Finance Magnates caught up with Tony Bedikian, Head of Global Markets at Citizens Bank, to better understand how the tumultuous events of summer have been affecting business.

Globalised Finance

Indeed, summer 2015 has seen an unprecedented level of volatility in global forex markets, at a time when traders and money managers have traditionally been at the beach.

Specifically, Mr. Bedikian pointed to the centrality of China in recent weeks, from which emanated a number of highly correlated events, including the devaluation of the renminbi, the stock market crash and a slowing economy that continues to impact global commodity markets and currencies. The combined result: “When China coughs, the rest of the world catches a cold.”

As Mr. Bedikian explains: “At the moment, the market is driven by China. The China story is interesting. Everything – currencies, equities, Chinese growth and commodities – has been extremely correlated.

Clearly they’ve been in a boom for the last 10-plus years. They have probably gotten into a bubble mode and now they’re in pullback territory … They are now clearly trying to spark growth, devaluing their currency to help exports."

China is clearly involved in stimulus mode at the moment, and it takes time obviously to take effect.

Putting it in perspective, Mr. Bedikian elaborates: “We have seen booms and busts in the U.S. and other countries many times over the last several decades. And stimulus is often needed by central banks and governments. China is clearly involved in stimulus mode at the moment, and it takes time obviously to take effect.”

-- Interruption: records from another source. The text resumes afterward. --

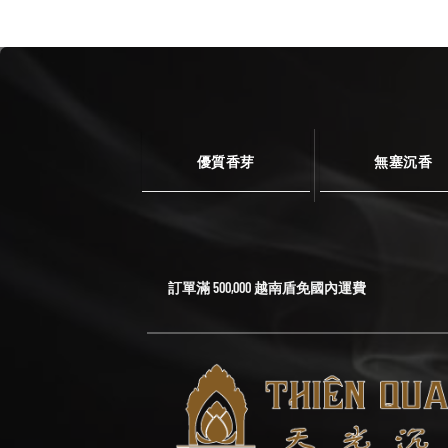
優質香芽
無塞沉香
訂單滿 500,000 越南盾免國內運費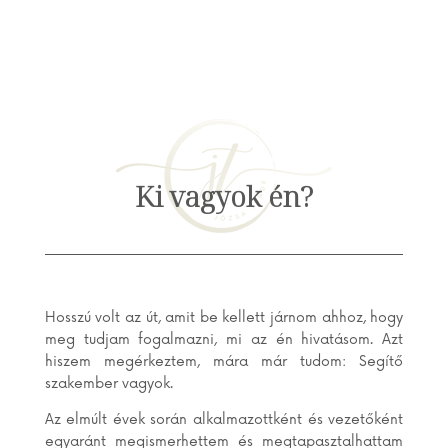
Ki vagyok én?
Hosszú volt az út, amit be kellett járnom ahhoz, hogy
meg tudjam fogalmazni, mi az én hivatásom. Azt
hiszem megérkeztem, mára már tudom: Segítő
szakember vagyok.
Az elmúlt évek során alkalmazottként és vezetőként
egyaránt megismerhettem és megtapasztalhattam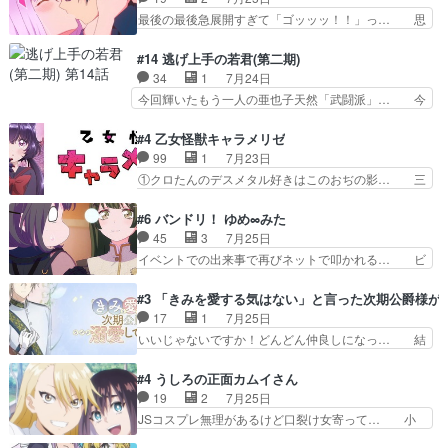
DaemonsRealm｜リア… これまで騙していた東
ゲネ后との出会い。次週のドレゲネ… さて、登場
最後の最後急展開すぎて「ゴッッッ！！」っ… 思
村を捨てて新郷家に来…
人物多いけどついていけるのか私… 今回は遂にド
ってた以上にセリフとかしっかりした漫画… 今回
レゲネ登場という話彼女の在り… チャガタイ兄さ
は泣かなかった！漫画描きのハウツー回… この作
#14 逃げ上手の若君(第二期)
んがめっちゃ可愛かったなド… まさかの展開にめ
品はこういうのをズバッとキメるの上… 藤子不二
34
1
7月24日
ちゃくちゃテンション上が… チャガタイの所へ密
雄に親しんだ人にはとてもフィット… 赤福のヌル
今回輝いたもう一人の亜也子天然「武闘派」… 今
偵に行ったはずがドレゲ…
ヌルした動きとかネームを褒めら… 漫研が気にな
回は強敵小笠原貞宗と時行の対面内容盛り… 言い
って仕方ない先生がかわいい。… 漫画のノウハウ
逃れすら逃げ上手亜也子のアシストに支… そう
#4 乙女怪獣キャラメリゼ
から新たな仲間まで。本作品… 今回エンディング
か、亜也子もまだ9歳なのか‥ときゆき… 「亜也
99
1
7月23日
テーマが流れるのが早い（… この作品の世界に
子のドキドキ・大作戦！・長寿丸を一… 目玉と耳
①クロたんのデスメタル好きはこのおぢの影… 三
も、一応デジタルという概…
を相手に言葉で繰り広げる戰もノラ… 時代設定ど
石さんのキャラなんかミサトさんっぽいな… なん
うなってる笑目力が強すぎて睨ま… ときメモ画面
か好きになれんキャラだなぁ作品もイン… 相変わ
#6 バンドリ！ ゆめ∞みた
からのいらすとやは草だった。… 今回は亜也子回
らず生物学者には見えないわね響野君… 正体を知
45
3
7月25日
でしたね頼もしさと乙女らし… 貞宗、キモいギョ
らないのにどちりも肯定してくれた… 黒絵がハル
イベントでの出来事で再びネットで叩かれる… ビ
ロ目としか思ってなかった…
ゴンになっても、南を助けて大事… OPにデスボ
オラの次の一手が動き始めました。それに… ビオ
入ってるのは黒絵がデスメタル… 黒絵が男で唯一
ラがまじで何がしたいかわからん！先生… 陰キャ
#3 「きみを愛する気はない」と言った次期公爵様が
心を許す、母の友達である光… 黒絵の可愛さレベ
の間合いにスルっと入ってきて相手の… ビオラが
17
1
7月25日
ルが止まらない。南くんと… 黒絵の母とのやり取
都子さんを籠絡しに来ててやばいぞ… マネージャ
いいじゃないですか！どんどん仲良しになっ… 結
りでエヴァの加持さん思…
ー現実版初登場！バレーボールに… 藻掻きながら
婚初日で君を愛する気はないものはやはり… 今期
前に進もうとするあられと律少… ビオラスマイル
の恋愛系で1番これが好き。愛する気は… 今晩
#4 うしろの正面カムイさん
で相手の緊張を解く相手の共… たまったアニメ
は、2130頃からシンデレラガールズ… 公爵の妻
19
2
7月25日
50本だってｗ今日も帰った… マネージャー実在
なのに着てる洋服がシンプル。テー… まあ、これ
JSコスプレ無理があるけど口裂け女寄って… 小
した大逆風のハズなのに全…
は見なくていいな。むしろ判断が… 自分でも気づ
学生コスには無理あるぞ。そのベットの下… シヅ
くほど嫉妬してる様子は可愛い… 次期公爵様がな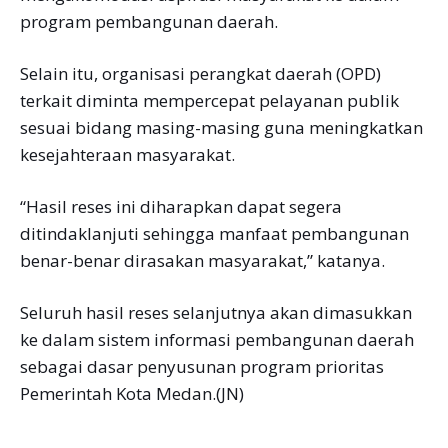
program pembangunan daerah.
Selain itu, organisasi perangkat daerah (OPD)
terkait diminta mempercepat pelayanan publik
sesuai bidang masing-masing guna meningkatkan
kesejahteraan masyarakat.
“Hasil reses ini diharapkan dapat segera
ditindaklanjuti sehingga manfaat pembangunan
benar-benar dirasakan masyarakat,” katanya.
Seluruh hasil reses selanjutnya akan dimasukkan
ke dalam sistem informasi pembangunan daerah
sebagai dasar penyusunan program prioritas
Pemerintah Kota Medan.(JN)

Other than China itself, the hardest hit markets will be those directly linked to it in investment portfolios, such as emerging markets, commodity exporters and Asian economies. European equity markets are also facing corrections and the U.S Fed is less likely to hike rates as it was inclined to only recently.

Consequently, corporate treasury departments have had to battle with plummeting emerging markets currencies (EM) and lower yields on U.S. securities.

Hedging Exposure

In such an uncertain environment, banks like Citizens have a role to play to help their corporate clients mitigate the interest rate and currency risk that they have in their businesses.

To do so, Citizens offers interest rate products, such as interest rate swaps and options, and FX products, such as swaps and forwards, which they execute and match on the market.

As EM currencies plummet, with the Mexican peso, for example, at an all-time low, a lot of clients have been expressing interest in trading some of these currencies.

We have clients that have exposure to EM currencies, and many of these currencies have pulled back to all-time lows.

Mr. Bedikian explains: “We have clients that have exposure to EM currencies, and many of these currencies have pulled back to all-time lows, or near 2008-crisis lows. So we have a lot of clients expressing an interest to hedge their exposure to some of these foreign currencies where they have payroll expenses to pay.”

“We try and provide a perspective to clients and say look, if you’ve got exposure to say the Mexican peso rising, then this may be a good time to take some risk off the table if you have not done so already,” he added.

Given that no one can accurately predict the movement of the market, “taking risk off the table” is an ongoing endeavour, particularly with the heightened volatility of late. “If China does hit a turning point and things do improve, then it’s also likely commodities will improve and EM markets will also improve – the markets can turn on a dime.”

Corporate clients will be increasingly seeking ways in which to reduce risk and plan for the future.

Given the uncertainty of global markets combined with the trauma of recent events such as the SNB-inspired Black Thursday, and an increased regulatory effort to make OTC (over-the-counter) markets more fair and transparent, corporate clients will be increasingly seeking ways in which to reduce risk and plan for the future.

Moreover, as investment banks scale down their in-house trading portfolios and retail markets become increasingly competitive, banks catering to corporate clients will likely see continued demand.